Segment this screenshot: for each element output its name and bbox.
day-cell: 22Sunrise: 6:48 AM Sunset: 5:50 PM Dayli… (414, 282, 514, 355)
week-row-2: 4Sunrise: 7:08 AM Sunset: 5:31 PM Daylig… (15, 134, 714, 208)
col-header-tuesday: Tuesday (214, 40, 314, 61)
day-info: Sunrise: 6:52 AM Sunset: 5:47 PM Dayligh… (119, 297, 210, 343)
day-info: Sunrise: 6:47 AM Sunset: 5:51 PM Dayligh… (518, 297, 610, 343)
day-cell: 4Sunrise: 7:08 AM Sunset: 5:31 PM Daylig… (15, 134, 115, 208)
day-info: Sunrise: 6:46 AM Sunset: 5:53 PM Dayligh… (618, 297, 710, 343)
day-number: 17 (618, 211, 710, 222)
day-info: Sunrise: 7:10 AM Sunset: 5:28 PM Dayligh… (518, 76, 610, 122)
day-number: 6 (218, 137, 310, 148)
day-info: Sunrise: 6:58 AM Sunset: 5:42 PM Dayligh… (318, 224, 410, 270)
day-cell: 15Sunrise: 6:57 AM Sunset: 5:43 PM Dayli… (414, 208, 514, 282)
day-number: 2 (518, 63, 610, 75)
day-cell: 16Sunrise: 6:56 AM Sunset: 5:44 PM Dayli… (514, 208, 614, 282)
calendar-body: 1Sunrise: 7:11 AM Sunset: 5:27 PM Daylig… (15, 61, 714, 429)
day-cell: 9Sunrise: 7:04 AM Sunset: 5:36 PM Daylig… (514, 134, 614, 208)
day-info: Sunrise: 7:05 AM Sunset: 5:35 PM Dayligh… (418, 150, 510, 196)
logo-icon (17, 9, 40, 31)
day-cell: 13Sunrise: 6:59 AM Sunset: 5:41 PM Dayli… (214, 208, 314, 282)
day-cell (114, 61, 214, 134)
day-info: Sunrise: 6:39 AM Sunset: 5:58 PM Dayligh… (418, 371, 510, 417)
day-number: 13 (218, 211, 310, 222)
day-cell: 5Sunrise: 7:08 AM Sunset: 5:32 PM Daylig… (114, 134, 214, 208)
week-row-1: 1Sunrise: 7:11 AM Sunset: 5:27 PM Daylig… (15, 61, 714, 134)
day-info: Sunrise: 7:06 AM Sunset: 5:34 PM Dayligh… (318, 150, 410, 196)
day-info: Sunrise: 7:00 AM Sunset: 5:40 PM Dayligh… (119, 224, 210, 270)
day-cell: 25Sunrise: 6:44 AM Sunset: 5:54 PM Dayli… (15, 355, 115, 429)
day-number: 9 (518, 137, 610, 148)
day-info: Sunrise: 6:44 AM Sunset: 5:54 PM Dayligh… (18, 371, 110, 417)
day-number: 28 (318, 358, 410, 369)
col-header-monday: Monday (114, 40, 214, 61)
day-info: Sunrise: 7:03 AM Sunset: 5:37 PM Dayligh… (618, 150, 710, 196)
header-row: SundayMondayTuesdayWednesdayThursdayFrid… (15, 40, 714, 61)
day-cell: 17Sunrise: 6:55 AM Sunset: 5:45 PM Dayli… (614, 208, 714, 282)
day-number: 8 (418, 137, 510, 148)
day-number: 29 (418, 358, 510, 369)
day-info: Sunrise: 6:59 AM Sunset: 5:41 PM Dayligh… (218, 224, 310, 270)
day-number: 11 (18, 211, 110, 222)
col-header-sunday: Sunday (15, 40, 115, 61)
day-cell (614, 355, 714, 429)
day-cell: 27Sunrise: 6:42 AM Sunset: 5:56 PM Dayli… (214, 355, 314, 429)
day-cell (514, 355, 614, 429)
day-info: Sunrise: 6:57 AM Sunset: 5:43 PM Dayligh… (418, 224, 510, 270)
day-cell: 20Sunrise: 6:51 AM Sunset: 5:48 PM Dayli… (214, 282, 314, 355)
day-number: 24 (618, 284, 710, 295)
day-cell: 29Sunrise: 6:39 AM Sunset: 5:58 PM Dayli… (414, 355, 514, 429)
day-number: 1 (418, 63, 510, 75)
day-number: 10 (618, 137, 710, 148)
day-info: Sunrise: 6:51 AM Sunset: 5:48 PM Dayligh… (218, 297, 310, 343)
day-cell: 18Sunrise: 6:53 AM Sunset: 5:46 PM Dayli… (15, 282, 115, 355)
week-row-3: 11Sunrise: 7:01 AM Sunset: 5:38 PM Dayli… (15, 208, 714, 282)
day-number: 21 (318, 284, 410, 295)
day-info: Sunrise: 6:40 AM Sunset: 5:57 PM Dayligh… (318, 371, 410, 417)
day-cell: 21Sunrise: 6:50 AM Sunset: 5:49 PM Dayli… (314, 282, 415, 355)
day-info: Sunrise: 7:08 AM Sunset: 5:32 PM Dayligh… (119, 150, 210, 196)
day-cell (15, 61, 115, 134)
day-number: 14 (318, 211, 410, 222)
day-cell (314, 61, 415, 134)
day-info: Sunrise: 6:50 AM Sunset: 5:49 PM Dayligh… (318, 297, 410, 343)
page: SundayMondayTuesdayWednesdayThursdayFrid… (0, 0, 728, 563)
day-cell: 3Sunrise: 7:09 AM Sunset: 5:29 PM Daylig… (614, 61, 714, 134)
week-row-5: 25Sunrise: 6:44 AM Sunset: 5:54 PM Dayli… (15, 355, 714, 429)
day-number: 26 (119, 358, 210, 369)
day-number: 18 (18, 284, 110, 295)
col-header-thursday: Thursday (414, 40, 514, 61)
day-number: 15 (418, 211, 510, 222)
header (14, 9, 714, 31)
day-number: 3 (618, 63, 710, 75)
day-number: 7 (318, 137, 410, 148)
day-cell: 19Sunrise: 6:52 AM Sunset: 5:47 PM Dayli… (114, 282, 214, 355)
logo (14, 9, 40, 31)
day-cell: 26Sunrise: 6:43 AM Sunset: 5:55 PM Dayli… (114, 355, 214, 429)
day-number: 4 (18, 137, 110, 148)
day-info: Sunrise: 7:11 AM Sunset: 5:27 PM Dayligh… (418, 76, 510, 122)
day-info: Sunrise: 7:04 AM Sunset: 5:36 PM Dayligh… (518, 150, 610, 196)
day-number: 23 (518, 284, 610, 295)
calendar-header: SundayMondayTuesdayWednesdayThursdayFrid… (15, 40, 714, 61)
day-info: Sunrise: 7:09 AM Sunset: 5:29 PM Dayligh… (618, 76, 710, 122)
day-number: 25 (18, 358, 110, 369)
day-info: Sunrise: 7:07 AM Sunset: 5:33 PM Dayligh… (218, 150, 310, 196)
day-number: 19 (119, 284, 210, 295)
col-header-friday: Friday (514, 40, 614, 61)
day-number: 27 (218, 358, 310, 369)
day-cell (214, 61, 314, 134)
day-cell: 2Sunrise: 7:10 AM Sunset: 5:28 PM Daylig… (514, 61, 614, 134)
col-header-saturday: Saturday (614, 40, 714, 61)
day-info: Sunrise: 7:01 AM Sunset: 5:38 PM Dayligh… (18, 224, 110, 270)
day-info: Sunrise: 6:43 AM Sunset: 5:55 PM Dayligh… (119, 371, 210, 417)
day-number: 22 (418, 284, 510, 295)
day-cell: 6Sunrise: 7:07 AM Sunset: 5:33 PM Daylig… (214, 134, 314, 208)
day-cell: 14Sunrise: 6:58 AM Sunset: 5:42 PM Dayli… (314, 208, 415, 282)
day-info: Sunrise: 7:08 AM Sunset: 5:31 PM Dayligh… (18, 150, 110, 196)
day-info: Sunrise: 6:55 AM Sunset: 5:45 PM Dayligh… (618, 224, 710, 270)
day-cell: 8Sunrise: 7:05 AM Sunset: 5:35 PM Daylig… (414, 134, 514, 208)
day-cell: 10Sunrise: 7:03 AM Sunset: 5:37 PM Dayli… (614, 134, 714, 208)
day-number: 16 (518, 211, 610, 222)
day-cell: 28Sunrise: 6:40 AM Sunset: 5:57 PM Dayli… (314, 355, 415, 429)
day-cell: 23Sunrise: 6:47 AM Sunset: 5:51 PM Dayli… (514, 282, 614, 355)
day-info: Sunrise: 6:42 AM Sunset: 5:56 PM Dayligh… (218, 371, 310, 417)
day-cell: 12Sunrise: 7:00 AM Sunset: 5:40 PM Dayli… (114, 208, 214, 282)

________________________

▸ Exercise:
Within the records above, work out on how many lines the string "calendar" appears, and give only that number.

▸ Final answer:
2